Wavelength de Michael Snow - 1967
Michael Snow est mort hier, il fallait bien lui rendre hommage sur ce site, malgré qu'on en ait. Pourquoi pas avec ce classique du cinéma expérimental, vu jadis au festival de Clermont-Ferrand, et qui m'avait laissé un souvenir à la fois terrifié et fasciné ? Douleur intacte aujourd'hui, je vous l'affirme : la vision de ces 45 minutes est éprouvante, on ne va pas se le cacher. Il faut dire que Snow ne fait rien pour se faire aimer : le film est constitué d'un seul très long plan, montrant un appartement vide ; La caméra, très lentement, avance dans ce décor, pour au final ne cadrer qu'un minuscule détail : une photo accrochée au mur et qui représente un océan. Ce travelling avant est ponctué "d’accidents" d'image, scratch, saute de pellicule, changements très sec de couleurs, disparition complète parfois de l'image, gros grain crasseux... L'image vide est de temps en temps occupée par un "événement": deux femmes passent pour changer un meuble de place, elles reviennent pour écouter une chanson des Beatles, un homme tombe mort, une femme prévient quelqu'un de cette mort... Enfin, la bande-son a tout de la torture : au départ réaliste, elle se transforme en une sorte d'onde de plus en plus aiguë, qui finit par vous déchirer le tympan. Difficile pour l’œil, pour l'oreille, et pour le cerveau tout entier. Je vous livre ici ce que j'en ai conclu, qui est peut-être à l'opposé de la vérité (si vérité il y a).
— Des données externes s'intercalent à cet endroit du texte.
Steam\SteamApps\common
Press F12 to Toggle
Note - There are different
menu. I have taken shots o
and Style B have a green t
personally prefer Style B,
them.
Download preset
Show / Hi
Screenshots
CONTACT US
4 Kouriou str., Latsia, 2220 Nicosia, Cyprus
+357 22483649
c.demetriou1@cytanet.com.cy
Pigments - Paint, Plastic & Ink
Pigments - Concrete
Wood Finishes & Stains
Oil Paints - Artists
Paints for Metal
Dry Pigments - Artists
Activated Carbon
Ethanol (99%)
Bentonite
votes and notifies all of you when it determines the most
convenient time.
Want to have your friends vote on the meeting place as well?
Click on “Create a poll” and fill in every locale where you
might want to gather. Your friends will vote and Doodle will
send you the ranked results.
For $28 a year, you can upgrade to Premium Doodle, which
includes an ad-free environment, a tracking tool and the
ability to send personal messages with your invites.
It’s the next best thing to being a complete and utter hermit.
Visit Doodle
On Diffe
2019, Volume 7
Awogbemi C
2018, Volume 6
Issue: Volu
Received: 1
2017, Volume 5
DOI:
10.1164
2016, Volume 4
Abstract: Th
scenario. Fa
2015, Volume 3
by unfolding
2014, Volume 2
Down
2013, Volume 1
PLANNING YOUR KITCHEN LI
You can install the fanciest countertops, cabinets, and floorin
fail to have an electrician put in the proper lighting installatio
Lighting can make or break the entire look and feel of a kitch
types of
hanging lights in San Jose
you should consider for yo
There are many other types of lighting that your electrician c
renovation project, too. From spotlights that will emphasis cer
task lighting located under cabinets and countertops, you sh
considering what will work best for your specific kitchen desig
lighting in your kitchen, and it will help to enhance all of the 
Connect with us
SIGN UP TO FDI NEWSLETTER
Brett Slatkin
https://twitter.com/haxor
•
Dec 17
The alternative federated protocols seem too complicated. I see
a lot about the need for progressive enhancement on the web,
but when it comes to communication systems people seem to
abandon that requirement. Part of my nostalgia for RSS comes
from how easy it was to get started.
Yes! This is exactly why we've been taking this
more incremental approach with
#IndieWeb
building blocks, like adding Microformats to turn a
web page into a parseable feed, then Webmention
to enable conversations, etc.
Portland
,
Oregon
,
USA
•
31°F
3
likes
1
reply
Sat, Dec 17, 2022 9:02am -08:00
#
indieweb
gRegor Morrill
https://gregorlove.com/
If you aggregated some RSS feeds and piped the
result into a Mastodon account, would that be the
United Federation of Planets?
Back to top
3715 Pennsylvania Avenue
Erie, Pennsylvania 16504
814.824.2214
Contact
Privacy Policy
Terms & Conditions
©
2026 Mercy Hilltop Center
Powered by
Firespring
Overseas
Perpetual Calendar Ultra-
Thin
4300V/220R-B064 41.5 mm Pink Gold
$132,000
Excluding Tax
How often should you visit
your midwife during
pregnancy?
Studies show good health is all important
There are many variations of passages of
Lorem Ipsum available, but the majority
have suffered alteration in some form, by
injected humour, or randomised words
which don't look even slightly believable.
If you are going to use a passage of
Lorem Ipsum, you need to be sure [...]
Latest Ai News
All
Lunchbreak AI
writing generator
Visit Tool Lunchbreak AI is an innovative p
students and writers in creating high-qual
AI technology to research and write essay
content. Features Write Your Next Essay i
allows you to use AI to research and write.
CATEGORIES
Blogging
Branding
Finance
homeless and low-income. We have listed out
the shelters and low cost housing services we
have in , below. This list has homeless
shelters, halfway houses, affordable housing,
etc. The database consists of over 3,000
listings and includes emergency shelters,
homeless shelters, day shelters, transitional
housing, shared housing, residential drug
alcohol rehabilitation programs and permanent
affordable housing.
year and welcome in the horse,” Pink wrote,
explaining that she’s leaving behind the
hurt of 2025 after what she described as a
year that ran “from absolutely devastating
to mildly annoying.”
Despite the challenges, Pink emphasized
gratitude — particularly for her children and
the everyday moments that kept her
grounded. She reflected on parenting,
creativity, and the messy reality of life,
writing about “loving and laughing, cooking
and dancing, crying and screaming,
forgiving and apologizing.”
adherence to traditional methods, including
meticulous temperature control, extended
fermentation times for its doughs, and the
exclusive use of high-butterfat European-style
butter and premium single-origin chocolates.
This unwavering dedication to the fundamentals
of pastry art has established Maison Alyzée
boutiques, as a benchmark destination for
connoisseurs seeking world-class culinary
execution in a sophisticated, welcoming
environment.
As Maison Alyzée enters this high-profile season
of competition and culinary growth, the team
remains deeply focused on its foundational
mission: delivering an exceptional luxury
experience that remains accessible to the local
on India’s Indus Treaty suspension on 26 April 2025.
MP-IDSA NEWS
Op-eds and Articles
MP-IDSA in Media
Wavelength tente de faire du cinéma de façon non pas horizontale (la pellicule qui défile), mais verticale. Le mouvement en profondeur accompli dans le décor s’accompagne d'un mélange des temporalités : ces petites actions sont visiblement dépourvues de lien entre elles, et doivent se dérouler à des époques différentes de la vie de cet appartement. A la manière de la géniale BD Ici de Mcguire, Snow tente d'inverser le mouvement traditionnel du cinéma : on regarde "en profondeur", presque en relief les différentes strates de temps, jusqu'à arriver à cette image des origines, vagues sur une mer qui peut représenter l'état originel de cet appartement. La grande idée est d'avoir représenté ça aussi par un mouvement d’appareil, pas seulement par un "scénario" : le film apparaît presque comme en 3d, à l’instar de ces couches de temporalités qui se mêlent dans un même lieu. Le son, strident, viscéral, épouse aussi ce mouvement, en devenant de plus en plus abstrait et "inhumain" au cours du film. Enfin, les accidents de pellicule, très inspirés par le nouveau cinéma qui florissait alors à l'époque, ancrent le film dans son temps, lui donnent une pâte concrète, solide, comme une image de la pellicule elle-même. L'idée est super, mais il est vrai qu'il faut être en forme et tous les sens en éveil pour apprécier l'expérience : voilà un objet couillu, pièce de musée autant que film de cinéma. Hommage fait, passons à plus traditionnel.